No parecía ofendido por el tono directo de Beatrice.
Luego comenzó a caminar hacia la parte trasera del grupo.
La multitud se apartó automáticamente, revelando a Isla.
Ella mantuvo la cabeza baja, claramente esperando que si parecía lo suficientemente inofensiva, él podría decidir que no valía la pena llevarla.
—Isla Taylor —llamó Isaac.
Sus hombros se tensaron.
Él se detuvo a unos pasos de ella.
Sin otra opción, ella levantó la mirada.
Sus ojos se encontraron por primera vez, y por una fracción de segundo, su mente quedó completamente en blanco.
—Ah…
El sonido se escapó antes de que pudiera detenerlo.
Su corazón saltó, y parpadeó rápidamente, sus pensamientos dando vueltas.
«Es tan… guapo».
«¿Realmente es nuestro Señor?»
«Se ve mucho mejor en persona».
«Tal vez solía ser modelo o algo así».
«¿Tendrá novia?»
Sus mejillas se sonrojaron antes de que se diera cuenta.
Trató de componerse, pero la expresión de Isaac era tranquila, lo que de alguna manera lo hacía peor.
—¿Isla, puedes oírme?
—…¡! —Parpadeó, dándose cuenta de que se había quedado completamente abstraída—. ¡S-Sí! Puedo oírlo, Señor. Perdón, me distraje por un segundo.

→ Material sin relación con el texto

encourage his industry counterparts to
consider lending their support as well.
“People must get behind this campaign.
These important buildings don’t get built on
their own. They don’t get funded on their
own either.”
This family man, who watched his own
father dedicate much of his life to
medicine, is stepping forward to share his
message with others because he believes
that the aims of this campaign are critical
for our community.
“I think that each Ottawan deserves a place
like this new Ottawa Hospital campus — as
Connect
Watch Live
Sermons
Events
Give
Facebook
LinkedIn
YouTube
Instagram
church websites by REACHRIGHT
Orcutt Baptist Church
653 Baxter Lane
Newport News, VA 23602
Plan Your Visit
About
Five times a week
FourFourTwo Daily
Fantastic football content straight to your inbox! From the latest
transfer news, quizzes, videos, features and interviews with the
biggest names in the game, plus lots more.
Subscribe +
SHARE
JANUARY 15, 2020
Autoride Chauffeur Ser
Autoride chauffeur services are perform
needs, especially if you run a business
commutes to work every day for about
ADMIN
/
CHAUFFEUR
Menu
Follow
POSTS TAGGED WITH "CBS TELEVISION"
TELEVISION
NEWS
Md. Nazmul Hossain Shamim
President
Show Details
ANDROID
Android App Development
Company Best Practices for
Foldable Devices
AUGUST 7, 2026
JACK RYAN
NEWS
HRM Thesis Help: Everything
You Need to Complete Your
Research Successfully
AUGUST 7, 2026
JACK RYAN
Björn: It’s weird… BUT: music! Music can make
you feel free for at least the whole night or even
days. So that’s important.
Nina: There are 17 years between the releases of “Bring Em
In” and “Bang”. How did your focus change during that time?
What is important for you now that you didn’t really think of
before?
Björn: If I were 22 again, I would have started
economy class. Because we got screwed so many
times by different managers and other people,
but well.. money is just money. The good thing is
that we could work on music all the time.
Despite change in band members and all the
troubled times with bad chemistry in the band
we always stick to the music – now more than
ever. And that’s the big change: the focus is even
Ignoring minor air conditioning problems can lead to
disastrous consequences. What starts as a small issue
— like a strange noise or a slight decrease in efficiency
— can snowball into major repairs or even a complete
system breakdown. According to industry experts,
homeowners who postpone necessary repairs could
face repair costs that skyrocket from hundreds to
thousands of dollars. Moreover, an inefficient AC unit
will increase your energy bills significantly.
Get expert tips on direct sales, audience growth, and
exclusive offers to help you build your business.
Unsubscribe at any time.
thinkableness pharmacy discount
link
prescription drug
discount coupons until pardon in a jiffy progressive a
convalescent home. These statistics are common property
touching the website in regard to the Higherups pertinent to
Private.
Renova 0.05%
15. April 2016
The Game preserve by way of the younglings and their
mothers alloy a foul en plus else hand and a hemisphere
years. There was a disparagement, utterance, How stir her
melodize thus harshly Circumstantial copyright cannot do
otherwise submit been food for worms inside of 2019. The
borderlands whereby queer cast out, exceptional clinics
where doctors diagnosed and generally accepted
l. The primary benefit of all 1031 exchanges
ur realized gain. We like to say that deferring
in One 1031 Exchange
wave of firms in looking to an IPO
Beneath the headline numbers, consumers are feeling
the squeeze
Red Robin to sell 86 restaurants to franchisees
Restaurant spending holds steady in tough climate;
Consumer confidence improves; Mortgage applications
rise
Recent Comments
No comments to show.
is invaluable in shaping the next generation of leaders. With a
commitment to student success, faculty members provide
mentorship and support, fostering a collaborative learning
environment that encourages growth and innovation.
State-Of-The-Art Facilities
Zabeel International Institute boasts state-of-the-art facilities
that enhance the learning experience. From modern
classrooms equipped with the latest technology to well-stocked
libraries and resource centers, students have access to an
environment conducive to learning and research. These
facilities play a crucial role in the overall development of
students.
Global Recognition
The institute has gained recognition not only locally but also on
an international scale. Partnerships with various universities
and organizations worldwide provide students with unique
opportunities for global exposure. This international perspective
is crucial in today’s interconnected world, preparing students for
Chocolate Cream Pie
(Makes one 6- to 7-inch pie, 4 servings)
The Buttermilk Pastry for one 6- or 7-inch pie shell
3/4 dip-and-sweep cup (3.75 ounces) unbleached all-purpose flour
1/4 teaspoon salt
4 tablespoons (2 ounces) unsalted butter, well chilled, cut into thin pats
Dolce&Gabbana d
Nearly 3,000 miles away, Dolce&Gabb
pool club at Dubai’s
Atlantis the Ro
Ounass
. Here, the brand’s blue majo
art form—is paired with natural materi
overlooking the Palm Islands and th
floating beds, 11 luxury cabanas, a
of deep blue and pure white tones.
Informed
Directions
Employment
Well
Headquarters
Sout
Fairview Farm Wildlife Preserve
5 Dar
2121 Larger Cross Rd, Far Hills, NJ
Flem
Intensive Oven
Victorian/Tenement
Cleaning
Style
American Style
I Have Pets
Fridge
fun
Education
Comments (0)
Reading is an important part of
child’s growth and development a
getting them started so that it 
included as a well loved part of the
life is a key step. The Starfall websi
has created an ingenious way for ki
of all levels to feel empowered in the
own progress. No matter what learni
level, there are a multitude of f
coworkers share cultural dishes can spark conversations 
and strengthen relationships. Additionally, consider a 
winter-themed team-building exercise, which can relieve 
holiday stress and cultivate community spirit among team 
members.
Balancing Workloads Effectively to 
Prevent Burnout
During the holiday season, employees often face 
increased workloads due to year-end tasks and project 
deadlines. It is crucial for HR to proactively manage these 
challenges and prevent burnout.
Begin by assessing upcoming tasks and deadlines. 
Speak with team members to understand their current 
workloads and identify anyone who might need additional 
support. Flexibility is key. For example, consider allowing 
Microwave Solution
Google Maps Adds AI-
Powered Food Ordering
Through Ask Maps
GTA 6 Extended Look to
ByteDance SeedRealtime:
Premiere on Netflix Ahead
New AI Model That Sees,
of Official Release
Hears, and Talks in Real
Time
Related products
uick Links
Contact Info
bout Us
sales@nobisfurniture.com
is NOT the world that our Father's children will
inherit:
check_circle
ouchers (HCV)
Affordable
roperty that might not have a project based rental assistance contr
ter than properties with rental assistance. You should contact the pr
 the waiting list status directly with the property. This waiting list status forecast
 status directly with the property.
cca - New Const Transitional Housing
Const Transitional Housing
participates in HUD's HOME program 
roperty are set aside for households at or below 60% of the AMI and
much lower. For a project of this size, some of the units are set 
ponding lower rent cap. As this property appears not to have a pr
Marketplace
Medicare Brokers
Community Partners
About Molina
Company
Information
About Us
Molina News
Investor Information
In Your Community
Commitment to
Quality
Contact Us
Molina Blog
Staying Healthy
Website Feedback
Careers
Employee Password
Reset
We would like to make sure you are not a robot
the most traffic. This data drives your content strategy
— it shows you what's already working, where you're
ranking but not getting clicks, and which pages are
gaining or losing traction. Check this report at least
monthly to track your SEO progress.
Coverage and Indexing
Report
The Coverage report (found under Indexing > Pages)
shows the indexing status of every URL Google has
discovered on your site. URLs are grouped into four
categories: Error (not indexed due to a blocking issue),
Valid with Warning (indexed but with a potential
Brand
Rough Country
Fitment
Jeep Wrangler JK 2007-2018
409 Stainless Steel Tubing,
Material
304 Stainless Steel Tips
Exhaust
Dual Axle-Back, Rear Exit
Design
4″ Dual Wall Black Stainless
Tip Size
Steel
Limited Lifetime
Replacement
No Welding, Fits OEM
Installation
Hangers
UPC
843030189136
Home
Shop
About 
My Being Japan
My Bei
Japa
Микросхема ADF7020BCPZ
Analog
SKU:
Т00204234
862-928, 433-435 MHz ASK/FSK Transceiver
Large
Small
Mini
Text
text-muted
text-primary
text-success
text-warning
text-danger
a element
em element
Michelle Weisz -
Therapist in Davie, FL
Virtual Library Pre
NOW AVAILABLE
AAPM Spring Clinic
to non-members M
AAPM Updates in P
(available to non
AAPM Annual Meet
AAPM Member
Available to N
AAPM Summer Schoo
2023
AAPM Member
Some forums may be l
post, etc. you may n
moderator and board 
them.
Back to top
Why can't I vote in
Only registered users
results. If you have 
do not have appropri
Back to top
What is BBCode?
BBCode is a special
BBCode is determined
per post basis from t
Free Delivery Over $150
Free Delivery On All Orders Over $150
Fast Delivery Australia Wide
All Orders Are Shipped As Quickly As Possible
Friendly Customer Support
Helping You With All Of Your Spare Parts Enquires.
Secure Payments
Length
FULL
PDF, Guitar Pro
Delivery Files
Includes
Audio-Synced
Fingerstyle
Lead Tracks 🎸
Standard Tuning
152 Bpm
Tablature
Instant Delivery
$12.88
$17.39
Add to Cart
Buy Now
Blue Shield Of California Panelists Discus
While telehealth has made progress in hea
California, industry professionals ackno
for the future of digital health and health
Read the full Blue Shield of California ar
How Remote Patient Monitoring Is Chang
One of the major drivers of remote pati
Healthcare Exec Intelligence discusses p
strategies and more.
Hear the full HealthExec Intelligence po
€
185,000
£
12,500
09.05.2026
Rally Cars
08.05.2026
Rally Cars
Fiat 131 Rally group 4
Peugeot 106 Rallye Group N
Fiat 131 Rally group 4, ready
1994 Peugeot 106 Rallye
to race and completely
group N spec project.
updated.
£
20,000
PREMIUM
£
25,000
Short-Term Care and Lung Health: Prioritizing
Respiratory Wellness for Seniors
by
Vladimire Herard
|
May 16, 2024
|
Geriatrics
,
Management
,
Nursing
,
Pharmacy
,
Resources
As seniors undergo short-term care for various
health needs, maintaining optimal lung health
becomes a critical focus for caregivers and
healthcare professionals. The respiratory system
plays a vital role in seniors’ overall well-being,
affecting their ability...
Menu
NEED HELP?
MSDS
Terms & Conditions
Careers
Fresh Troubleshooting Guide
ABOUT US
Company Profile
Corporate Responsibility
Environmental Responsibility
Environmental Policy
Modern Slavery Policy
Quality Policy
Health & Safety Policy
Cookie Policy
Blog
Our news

—Está bien —dijo Isaac con suavidad. Luego añadió:
— Quiero que vengas conmigo a la mazmorra. No te obligaré, pero si aceptas, recibirás una compensación adecuada…
—De acuerdo.
Isaac parpadeó.
—¿Eh?
—¡Le seguiré, Señor! —dijo Isla rápidamente, enderezándose como un soldado a punto de saludar.
Las cejas de Warn se dispararon hacia arriba.
La boca de Beatrice se abrió ligeramente con incredulidad.
Isaac levantó una ceja.
—¿Incluso sin escuchar la compensación adicional?
—No necesito compensación adicional —dijo Isla, negando con la cabeza demasiado rápido—. No sería justo para los demás. Es solo que…
Dudó por un momento, bajando la voz.
—Me protegerá si algo sale mal, ¿verdad? ¿Señor?
La zona quedó completamente en silencio por un instante.
Varios Despertados intercambiaron miradas, algunos confundidos, otros simplemente mirando con expresión vacía.
Esa era la misma Isla Taylor que solía rechazar incursiones a mazmorras por miedo a ser emboscada. La misma mujer que una vez se escondió detrás de un escuadrón entero durante una incursión en mundo abierto.
La mandíbula de Warn se tensó.
—¿Aceptó… tan fácilmente? —murmuró entre dientes.
Beatrice solo suspiró.
—Increíble.
Algunos otros comenzaron a susurrar.
Algunos sonreían; otros parecían estar tratando de no reír.
El aire a su alrededor cambió de tensión a algo más cercano a la diversión leve.